“The Cross is not the cross of man, but the Cross of God, and it can never be fully comprehended through human experience…It is a gate through which any and every individual can enter into oneness with God. But it is not a gate we pass through; it is one where we abide in the life that is found there.” Oswald Chambers
Like so many of us, I took the shame of my past and, once I became a Christian, turned it in the Cross that I was meant to bear throughout my life journey. There are even scriptures that, if not investigated properly, can seem to support the belief that it is God’s will for this to happen. One such is found in Matthew 16:24, where Jesus says, “If anyone would come after me, let him deny himself and take up his cross and follow me.” It has taken me years to fully understand what “my cross” really means.
When I first became a Christian, I took refuge in knowing that I was made “a whole new creation” in Christ Jesus! I needed that, for I am a woman with a shameful past.
However, what I did not know or yet understand about Jesus was that, part of Him making me a whole new creation involved Him REDEEMING my past, not merely covering it over.
He truly does want to make “All things new”, just as He promises in Rev. 21:5. So, much to my dismay and, to be honest, terror, not long after coming to truly receive and follow Jesus at the age of 30, He began to walk me through the most challenging years of my life, as one by one, each area of sin, fear, and shame that had held me captive all my life, was marched before His truth and light and redefined and redeemed by His glory. I had NO idea that who I was, and how I operated had ALL been a sham; a labyrinth of hiding places, and a network of schemes I had cleverly been devising since a young child to protect myself from my greatest fears. And I had NO IDEA that those fears had been holding me hostage since I was a young child. After all, who are we without our shams, our cleverly devised hiding places? There were many times I would have rather given Him up than go on another minute, however, like a skilled surgeon who knows the precise move of the scalpel to separate the disease and threat of death from the living tissue, He knew where to move the scalpel to break me and heal me all at the same time. I knew that to give up on this Surgery was to give up on Life itself, and I couldn’t do it. Somewhere along this journey, I realized that there was a greater Force alive in me that compelled me forward, that would not allow me to retreat. This force was Jesus, alive and living in me, what a miracle! The words of John 1:4-5 were coming alive inside my heart and soul, conquering territory, demanding submission, “In him was life, and the life was the light of men. The light shines in the darkness and the darkness has not overcome it.”

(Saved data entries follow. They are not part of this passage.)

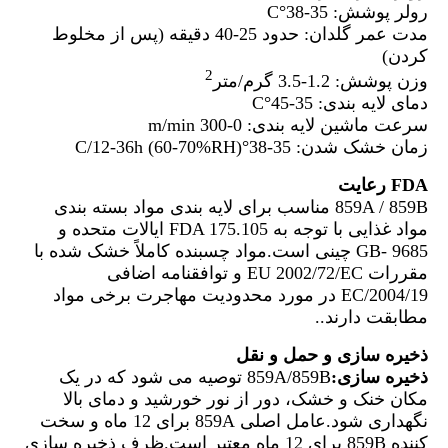
رولر پوشش: 35-38°C
مدت عمر گلدان: حدود 25-40 دقیقه (پس از مخلوط
کردن)
2
وزن پوشش: 1.2-3.5 گرم/متر
دمای لایه بندی: 35-45°C
سرعت ماشین لایه بندی: 0-300 m/min
زمان خشک شدن: 35-38°C/12-36h (60-70%RH)
FDA
رعایت
859A / 859B مناسب برای لایه بندی مواد بسته بندی
مواد غذایی با توجه به FDA 175.105 ایالات متحده و
GB- 9685 چینی است.مواد چسبنده کاملاً خشک شده با
مقررات EU 2002/72/EC و توافقنامه اضافی
2004/19/EC در مورد محدودیت مهاجرت برخی مواد
مطابقت دارند..
ذخیره سازی و حمل و نقل
ذخیره سازی:
859A/859B توصیه می شود که در یک
مکان خنک و خشک، دور از نور خورشید و دمای بالا
نگهداری شود.عامل اصلی 859A برای 12 ماه و سخت
کننده 859B برای 12 ماه معتبر است.ظرف ذخیره سازی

I am still allowing His healing and amazing “Light” to come, I trust His light and I no longer fear it, but welcome this scalpel of Truth. I no longer fear who I am, or who I am not. My identity is as Alive as the One who writing my story, even right now as I type these words, it no longer bothers me that I don’t know the ending.
You see, my Cross has become my story. I didn’t understand this at first. Even though I never could articulate this, I lived out, or tried to live out my Christian walk by defining how I would follow Jesus what MY cross would look like. It has taken me some years and some very humiliating circumstances to see and understand that it was never my choice to determine those things.

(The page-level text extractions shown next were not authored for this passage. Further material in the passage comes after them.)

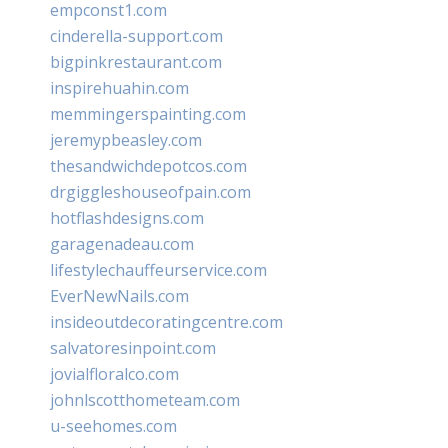
empconst1.com
cinderella-support.com
bigpinkrestaurant.com
inspirehuahin.com
memmingerspainting.com
jeremypbeasley.com
thesandwichdepotcos.com
drgiggleshouseofpain.com
hotflashdesigns.com
garagenadeau.com
lifestylechauffeurservice.com
EverNewNails.com
insideoutdecoratingcentre.com
salvatoresinpoint.com
jovialfloralco.com
johnlscotthometeam.com
u-seehomes.com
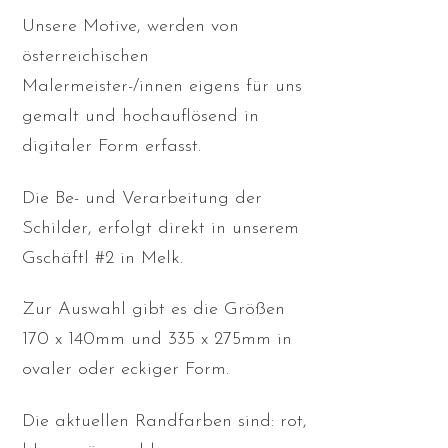
Unsere Motive, werden von
österreichischen
Malermeister-/innen eigens für uns
gemalt und hochauflösend in
digitaler Form erfasst.
Die Be- und Verarbeitung der
Schilder, erfolgt direkt in unserem
Gschäftl #2 in Melk.
Zur Auswahl gibt es die Größen
170 x 140mm und 335 x 275mm in
ovaler oder eckiger Form.
Die aktuellen Randfarben sind: rot,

I simply come, and I identify with HIS CROSS, and I let Him decide.
He gets to become my source of Identity that is based in Truth and Light. My cross is the place I die to my own control over myself, and I get to entrust myself Wholly to my LORD. Without it, no divine surgery takes place, and as surely as the sun rises, I will begin to rebuild my sacred hiding places once more. Yet, as I take it up, the very Living Presence of God and Love take up residence in me, and I Become who I could never be without Him.